Dort traf Horst seine Freundin Esther wieder, für einen Tag. Es sollte die einzige bleiben in seinem ganzen Leben. Auch sie wurde deportiert, am 1. März 1943 und starb vermutlich schon zwei Tage später in Auschwitz. „Ich stand am Abgrund der Menschheitsgeschichte und das Trauma machte mich stumm. Eine Stummheit, die noch Jahrzehnte in die Zeit nach der Befreiung hineinreichen sollte.“

Horst Selbiger wurde als Kind einer „gemischtrassigen“ Ehe von der Levetzowstraße in das Sammellager Rosenstraße 2-4 in Mitte gebracht. Hier fasste die Gestapo rund 2.000 jüdische Männer und Frauen von nichtjüdischen EhepartnerInnen zusammen, außerdem deren Kinder. Doch die Nazis hatten nicht mit der Entschlossenheit der Eheleute gerechnet, fast alles Frauen: Schon am Abend der Fabrikaktion standen sie vor dem Gebäude und protestierten. In den Tagen danach wuchsen die Proteste lautstark an, die ganze Zeit lang riefen Hunderte von ihnen: „Lasst unsere Männer frei!“. Es war die größte spontane Demonstration gegen die Nazis während des Faschismus‘.
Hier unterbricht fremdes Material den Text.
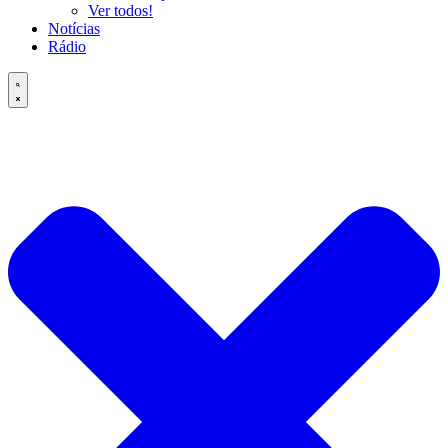
Ver todos!
Notícias
Rádio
Die Proteste in der Rosenstraße hörten nicht auf und ab dem 6. März entließ die Gestapo die Gefangenen wieder. Horst bekam einen Entlassungsschein und wenige Tage später durften auch sein Vater und sein Bruder gehen. Doch der große Rest seiner Familie hatte dieses Glück nicht. 61 seiner Angehörigen wurden deportiert und ermordet. Und auch rund 6.000 der etwa 8.000 bei der Fabrikaktion verhafteten Juden wurden gleich nach ihrer Ankunft in Auschwitz umgebracht. Horst Selbiger hatte seine geliebte Freundin verloren und war der geplanten Deportation und Ermordung entkommen. Was sollte dem 17-Jährigen nun noch passieren? Mittlerweile wohnte er mit seinen Eltern im „Judenhaus“ in der Turmstraße 9. Auch dort wurden die Juden immer weniger. In den letzten Monaten der Naziherrschaft lief er nun ohne den gelben Davidstern mit der Aufschrift „Jude“ an der Jacke als vermeintlich „arischer“ Junge durch Berlin. Er hatte sich sogar noch ein Abzeichen der Hitlerjugend besorgt und besuchte jetzt zum ersten Mal im Leben Kinos, Theatervorstellungen und ging in den Wintergarten – alles Dinge, die den Juden seit über zehn Jahren verboten waren. So erlebte er das Ende der Nazi-Herrschaft, aber seine großen Verluste ließen ihn 70 Jahre lang nicht mehr über die Erlebnisse sprechen. Erst im Jahr 2018 veröffentlichte er seine Erinnerungen und begann, im Alter von 90 Jahren, in Schulen davon zu erzählen. Damit die Jugendlichen von heute wissen, wohin Hass und Rassismus führen kann.